When I pulled up to the Monger ranch in Hayden, CO I received a warm welcome from Doug Monger, a CWC member and past Board Member, and a warning to really cover myself in bug spray. The Monger’s ranch is located between Steamboat Springs and Craig, next door to the well-known Carpenter Ranch, and is apparently a mecca for mosquitoes.
After a quick chat about this year’s legislative session, we fired up the 4-wheelers and headed out to open the first head gate.
On the way, Kyle Monger, Doug’s son, explained to me which pasture served which purpose and how the land rises and falls in each, creating easy and more difficult areas to irrigate.
After arriving at the head gate on the Williams ditch, Kyle noticed that it was clogged. Using the rod end of an old street sign, Kyle unclogged the opening and water started to rush through the head gate and into a small ditch headed for a hay field. The new water was easy to track and filled the hay field in front of us in a period of about two minutes.

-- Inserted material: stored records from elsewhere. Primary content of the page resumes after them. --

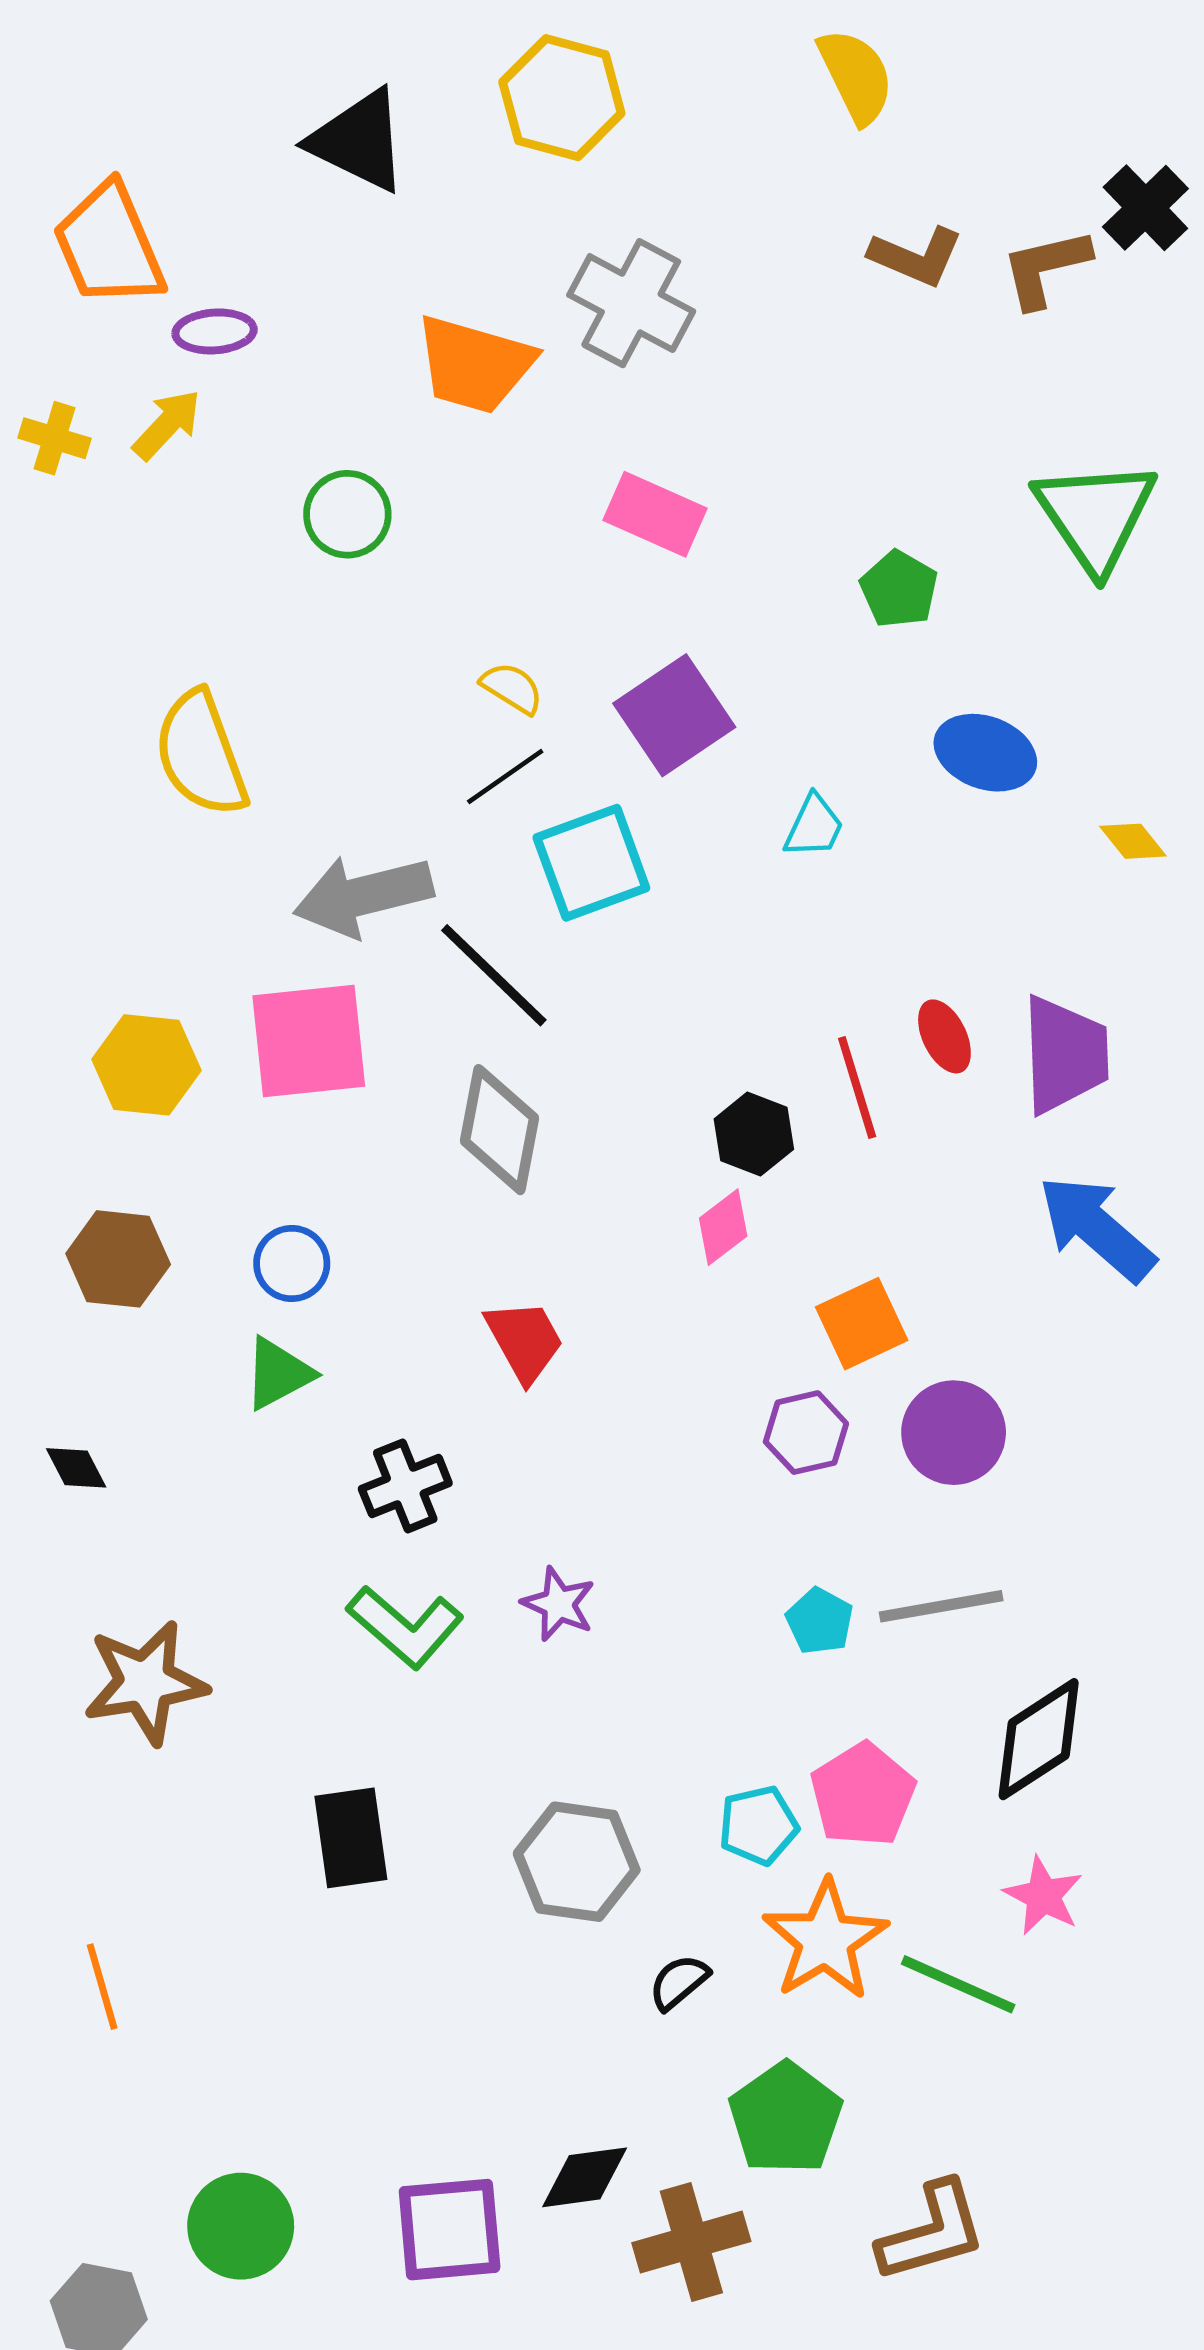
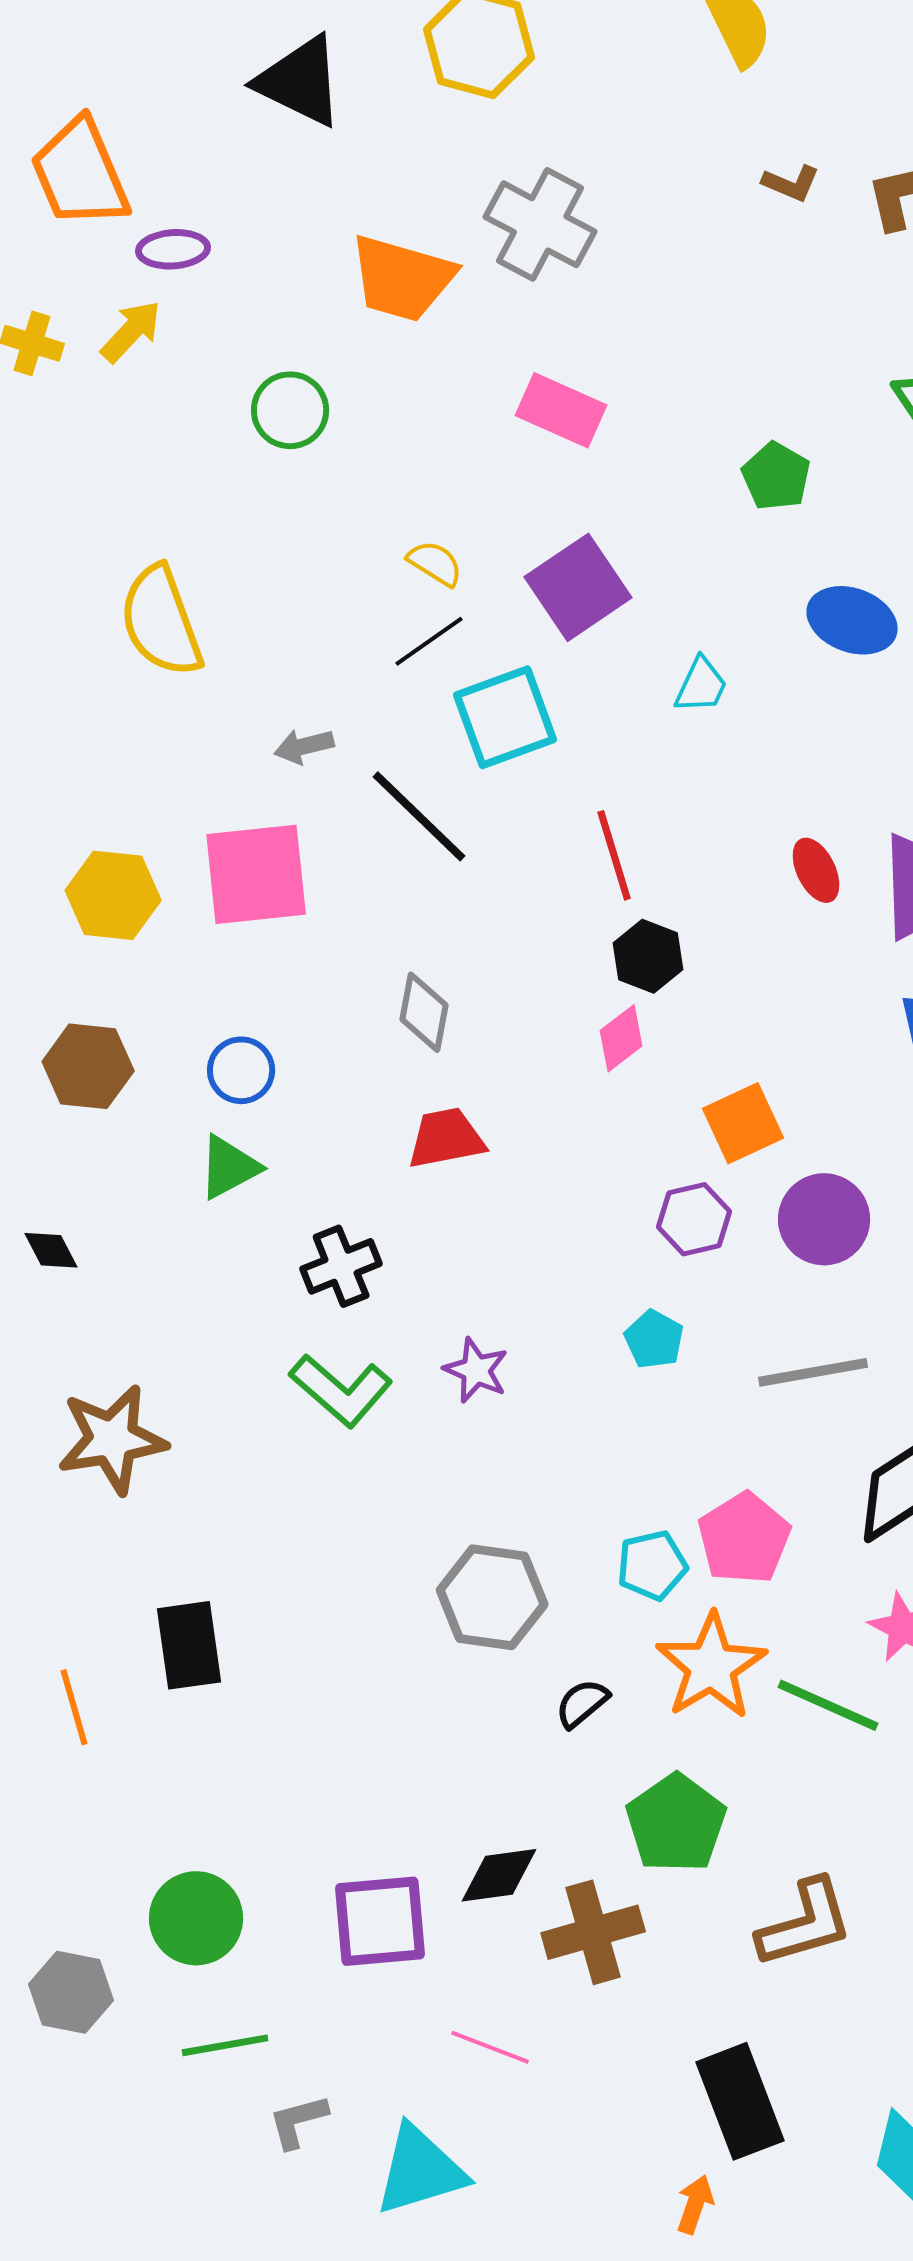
brown L-shape: (916, 257) -> (791, 183), size x0.7
gray arrow: (363, 896) -> (304, 746), size x0.5
red line: (857, 1088) -> (614, 855), moved
gray diamond: (499, 1130) -> (424, 1012), moved, size x0.7
red trapezoid: (524, 1341) -> (446, 1138), turned -72
cyan pentagon: (820, 1621) -> (654, 1339), moved
black rectangle: (351, 1838) -> (189, 1645), moved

We hopped back on our 4-wheelers and rode to the spot where the small ditch from the Williams splits into two smaller ditches (seen here). Even with both ditches flowing at full capacity the Monger’s need to use a series of canvas dams to move water onto areas that do not receive the natural flow.
How To: Set a Canvas Dam
- Find a spot on the ditch where the ground is soft and concave on the side of the bank that meets your pasture.
- Drive a stake into the ground on either side of the ditch.
- Place the rope loops attached to the canvas corners around the stakes.
- Use a shovel (or your boots) to push the canvas opening to the bottom of the ditch so that the flowing water is caught and slowed down. This process backs up the water in the ditch, forcing it outward onto the pasture by way of the concave ditch bank.
The day ended after we’d completed the same tasks on the Walker ditch and visited the diversion point on the Yampa River. Tired and hungry I left with a valuable experience and some very important take-aways:
- Irrigation involves both manual labor and strategic seasonal planning.
- Flood irrigation, while great for hay, uses a lot of water. In some areas of a hay pasture the water is ankle deep. In other parts of the same pasture, there is no water at all.
- The culture associated with a multi-generational ranching family like the Mongers generates inspiring energy derived from a love for the land, agriculture, and family history.
- Water is related to hay, which is related to cows, which are related to weight for beef, which is related to our Colorado economy. Without the right amount of water and perfect hay growing conditions, it’s going to be a hard year for everybody.
- Mosquitos are real and one must wear extra bug spray when doing ditch work.
- Watch where you stomp or you’ll have wet jeans and flooded muck boots. Wet jeans are not fun.
- The Mongers were happy to see city folk from the water community in Denver coming out to rural Colorado for hands on experience; he hopes that more people will follow suit (Legislators too!)